For the first go around getting poses into separate files, and using arrays are
wonderful ideas.  Doing interpolations with POV-RAY could come as an
enhancement.  As I am too new to POV-RAY to know how.
>
> Your current approach effectively hardcodes the interpolation mechanism into
> the pose definition structure. A linear interpolation of this kind gives a
> very jerky animation as one rotation in mid-flight could stop immediately
> and an alternative rotation, maybe at right angles, could commence. To get
> smooth transitions between key frames you're more likely to want to do
> non-linear interpolation to accelerate into a motion and decelerate at the
> end. If everything is mixed in together in a single file, you'll find
> yourself having to do a lot of unnecessary editing to achieve this.

I hear you.  It makes perfect sense.  Now let me make an uneducated guess, what
if we played with clock so it does not advance linearly.  Say, I like to raise
my right arm:
   #declare myClock = a*clock*clock + b*clock + c;
   r_shoulder_ctl = <180*myClock, 0, 0>

> > For example if I want my Humanoid to
> > raise his right arm, I want his right hand to come along.
> > While in that position, I could decide to get him wave
> > his right hand Goodbye, well I accomplish that by
> > rotating his right hand about his right wrist.
>
> The other advantage of splitting everything out is that it becomes
> terrifically easy to build composite poses. For example: You could have a
> walking animation keyframe containing the normal positions for arms and
> hands while walking. In a separate file you could define just the right arm
> positions for holding a cup in the right hand. To combine the two you can
> just do:
>
> #include "WalkingKeyFrame4.inc"
> #include "CupInRightHand.inc"
>
> and the default arm positions from the first file get overridden by the
> second.
>
>
> > Well, I was not brave, I was uninformed and I was driven.
>
> There's not really a whole lot of difference in my experience :-)

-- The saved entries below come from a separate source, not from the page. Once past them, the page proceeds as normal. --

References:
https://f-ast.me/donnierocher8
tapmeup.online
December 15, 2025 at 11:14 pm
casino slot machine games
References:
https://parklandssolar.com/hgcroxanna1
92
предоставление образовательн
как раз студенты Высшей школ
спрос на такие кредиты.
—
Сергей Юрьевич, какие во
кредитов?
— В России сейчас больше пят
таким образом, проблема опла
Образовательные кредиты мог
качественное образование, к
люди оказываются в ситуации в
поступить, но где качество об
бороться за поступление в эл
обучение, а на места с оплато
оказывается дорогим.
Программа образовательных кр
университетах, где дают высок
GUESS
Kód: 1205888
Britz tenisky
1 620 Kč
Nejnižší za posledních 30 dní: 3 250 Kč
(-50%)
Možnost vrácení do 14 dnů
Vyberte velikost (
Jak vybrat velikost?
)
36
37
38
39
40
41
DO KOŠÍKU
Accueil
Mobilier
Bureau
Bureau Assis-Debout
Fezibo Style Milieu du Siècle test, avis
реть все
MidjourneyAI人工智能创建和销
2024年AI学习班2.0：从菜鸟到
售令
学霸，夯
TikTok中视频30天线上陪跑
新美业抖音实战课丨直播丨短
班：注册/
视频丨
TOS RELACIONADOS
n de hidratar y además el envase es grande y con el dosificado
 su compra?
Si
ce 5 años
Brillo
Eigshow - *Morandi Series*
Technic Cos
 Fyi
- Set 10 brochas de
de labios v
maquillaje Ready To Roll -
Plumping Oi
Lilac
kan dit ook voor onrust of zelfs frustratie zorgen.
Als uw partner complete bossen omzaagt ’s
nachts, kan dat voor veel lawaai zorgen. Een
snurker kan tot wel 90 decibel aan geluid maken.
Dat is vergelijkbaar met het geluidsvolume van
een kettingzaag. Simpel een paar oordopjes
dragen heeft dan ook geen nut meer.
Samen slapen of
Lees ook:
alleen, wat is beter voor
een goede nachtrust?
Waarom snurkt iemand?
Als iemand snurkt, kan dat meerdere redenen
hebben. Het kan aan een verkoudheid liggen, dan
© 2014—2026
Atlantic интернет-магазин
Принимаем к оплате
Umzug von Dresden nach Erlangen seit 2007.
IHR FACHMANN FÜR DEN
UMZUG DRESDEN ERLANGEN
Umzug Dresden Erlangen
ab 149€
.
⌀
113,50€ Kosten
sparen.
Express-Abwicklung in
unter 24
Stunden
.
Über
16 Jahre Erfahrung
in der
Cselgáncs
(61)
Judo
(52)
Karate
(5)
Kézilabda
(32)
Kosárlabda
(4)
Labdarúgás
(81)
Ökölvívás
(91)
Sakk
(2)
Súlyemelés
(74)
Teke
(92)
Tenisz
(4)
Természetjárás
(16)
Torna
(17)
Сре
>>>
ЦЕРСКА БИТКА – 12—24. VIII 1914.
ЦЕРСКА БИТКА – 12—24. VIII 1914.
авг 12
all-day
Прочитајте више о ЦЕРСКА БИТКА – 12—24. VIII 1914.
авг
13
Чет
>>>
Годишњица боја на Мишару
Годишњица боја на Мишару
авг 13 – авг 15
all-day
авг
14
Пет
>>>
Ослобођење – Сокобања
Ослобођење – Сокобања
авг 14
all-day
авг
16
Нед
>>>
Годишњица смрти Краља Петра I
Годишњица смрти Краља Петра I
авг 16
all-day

The more you start learning about anything new, the more you realize there is to
know. I need to remember not to get owerwhelmed. I just want to get my person
walking for starters, then I can change tracks and go see what POVperson is
upto.

Story telling, and research awaits me.  Could PovPerson be used in both?

========================= Had there been endless time I would have liked to
reorganize like:
o  Skeletal_animation.pov  defines geometry, hiararchical relationships among
moving body parts. (It should also define maximum allowed for joint rotations)
For each kind of vertabrate there would be one file.
   - human
   - horse (using two human skeleton can make horse, I was so thrilled when
     I came across that tid-bit)

o  Now I love and add the idea of pose=key-frame definitions to be moved to
their own seperate files.  Thank you Chris.  How wonderful.   Poses will define
the rotation vectors of joints involved in the movement. Did you execute poses
in different animation stages as I had done?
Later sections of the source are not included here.